How is it that some of the catchiest power pop ever committed to vinyl has gone so unnoticed by so many for so long?
Such is the case of Redd Kross’ latest album Researching The Blues, which was released last year to little fanfare and even less sales. Great albums should get noticed, and while there were plenty of write-ups that accompanied Redd Kross’ first album in a decade, the record barely made a dent on the imagination of the American music-buying public.
Red Cross (their original name) formed out of the ashes of late ‘70s West Coast band The Tourists, and has had a long, storied career with numerous lineup changes and two constant members, brothers and pop culture savants, Jeff and Steve McDonald. The group’s debut album, Born Innocent, had a cover of a Charles Manson song, and odes to Linda Blair, Jim and Tammy Faye Baker and Tatum O’Neal.
Shortly after its release, the group was threatened by a lawsuit from The American Red Cross, so they changed their name to Redd Kross in tribute to actor/comedian Redd Foxx. Their name really had nothing to do with The American Red Cross in the first place; rather it was a reference to Linda Blair’s masturbation scene from the movie The Exorcist.
Their 1984 album Teen Babes From Monsanto was an all-covers affair, including versions of “Deuce” by Kiss, “Citadel” by The Rolling Stones and “Saviour Machine” by David Bowie, and their cover of “Sunshine Day” by The Brady Bunch was featured in the movie Desperate Teenage Lovedolls.
In 1987, the group released their masterwork, Neurotica which included odes to childhood cartoons and even a song about breakfast cereals (“Frosted Flake”). The album should have been a huge hit, however their RCA distributed record label, Big Time Records, was having financial difficulties that led to its demise, leaving the record shipwrecked without a significant audience.

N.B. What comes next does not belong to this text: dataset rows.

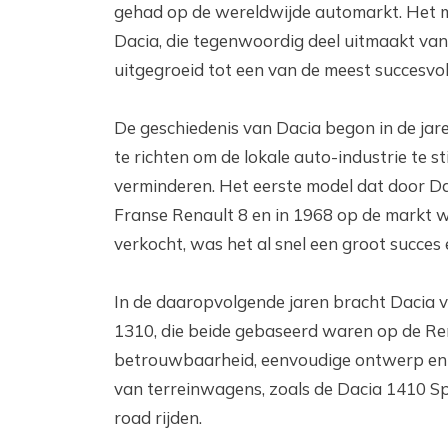
gehad op de wereldwijde automarkt. Het me
Dacia, die tegenwoordig deel uitmaakt van
uitgegroeid tot een van de meest succesvo
De geschiedenis van Dacia begon in de jar
te richten om de lokale auto-industrie te s
verminderen. Het eerste model dat door D
Franse Renault 8 en in 1968 op de markt 
verkocht, was het al snel een groot succe
In de daaropvolgende jaren bracht Dacia v
1310, die beide gebaseerd waren op de Re
betrouwbaarheid, eenvoudige ontwerp en be
van terreinwagens, zoals de Dacia 1410 Spo
road rijden.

Another covers collection called Alien Sleestaks From Brazil followed under the group moniker Tater Totz, including a version of The Beatles’ “I’ve Just Seen A Face” (with Danny Bonaduce on vocals), Yoko Ono’s “Don’t Worry Kyoko,” “The Rolling Stones’ “Sing This All Together,” and a medley of “Give Peace A Chance” by John Lennon fused with “We Will Rock You” by Queen.

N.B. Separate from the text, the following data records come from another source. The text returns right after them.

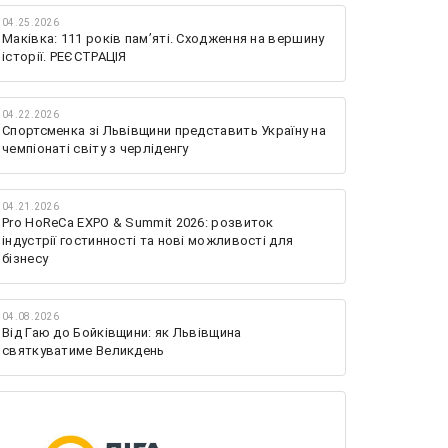
04.25.2026
Маківка: 111 років пам’яті. Сходження на вершину
історії. РЕЄСТРАЦІЯ
04.22.2026
Спортсменка зі Львівщини представить Україну на
чемпіонаті світу з черліденгу
04.21.2026
Pro HoReCa EXPO & Summit 2026: розвиток
індустрії гостинності та нові можливості для
бізнесу
04.08.2026
Від Гаю до Бойківщини: як Львівщина
святкуватиме Великдень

They signed with Atlantic Records in 1990 and released the album Third Eye and toured to support it with Pearl Jam member Jack Irons on drums. Two more independent albums followed during the 1990s, Phaseshifter (1993) and Show World (1997), for which they toured incessantly to support resulting in marginal sales and shrugged shoulders.

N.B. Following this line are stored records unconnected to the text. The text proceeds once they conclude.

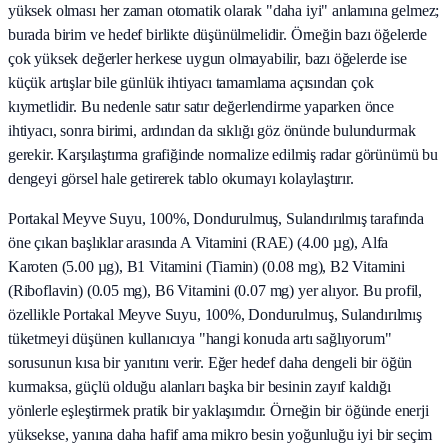
yüksek olması her zaman otomatik olarak "daha iyi" anlamına gelmez;
burada birim ve hedef birlikte düşünülmelidir. Örneğin bazı öğelerde
çok yüksek değerler herkese uygun olmayabilir, bazı öğelerde ise
küçük artışlar bile günlük ihtiyacı tamamlama açısından çok
kıymetlidir. Bu nedenle satır satır değerlendirme yaparken önce
ihtiyacı, sonra birimi, ardından da sıklığı göz önünde bulundurmak
gerekir. Karşılaştırma grafiğinde normalize edilmiş radar görünümü bu
dengeyi görsel hale getirerek tablo okumayı kolaylaştırır.
Portakal Meyve Suyu, 100%, Dondurulmuş, Sulandırılmış tarafında
öne çıkan başlıklar arasında A Vitamini (RAE) (4.00 µg), Alfa
Karoten (5.00 µg), B1 Vitamini (Tiamin) (0.08 mg), B2 Vitamini
(Riboflavin) (0.05 mg), B6 Vitamini (0.07 mg) yer alıyor. Bu profil,
özellikle Portakal Meyve Suyu, 100%, Dondurulmuş, Sulandırılmış
tüketmeyi düşünen kullanıcıya "hangi konuda artı sağlıyorum"
sorusunun kısa bir yanıtını verir. Eğer hedef daha dengeli bir öğün
kurmaksa, güçlü olduğu alanları başka bir besinin zayıf kaldığı
yönlerle eşleştirmek pratik bir yaklaşımdır. Örneğin bir öğünde enerji
yüksekse, yanına daha hafif ama mikro besin yoğunluğu iyi bir seçim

The band went dormant after the Show World tour for nine years until 2006 when the Neurotica lineup of Jeff McDonald, Steven McDonald, Robert Hecker and Roy McDonald reunited for a series of one-off shows and festival dates.
While fans of the group rejoiced upon hearing of their reunion shows, no new music was offered up until last year’s stellar new album Researching The Blues. The album was actually recorded back in 2007 while the group was just beginning to play shows after their hiatus, but wasn’t released until February of 2012.
The tight and energetic collection oozes with hooky songs including today’s sticky-sweet Song Of The Day, the McCartney-esque “Meet Frankenstein,” “The New Temptations” that could have fit comfortably on Cheap Trick’s In Color, “Uglier,” a co-write by Steve McDonald and his wife Charlotte Caffey of The Go-Gos, and the Byrdsy “Winter Blues” and “Dracula’s Daughter.”
Some of the group’s poppiest material can be found on this sticky platter, yet once again, the American public has chosen to ignore this great group and album.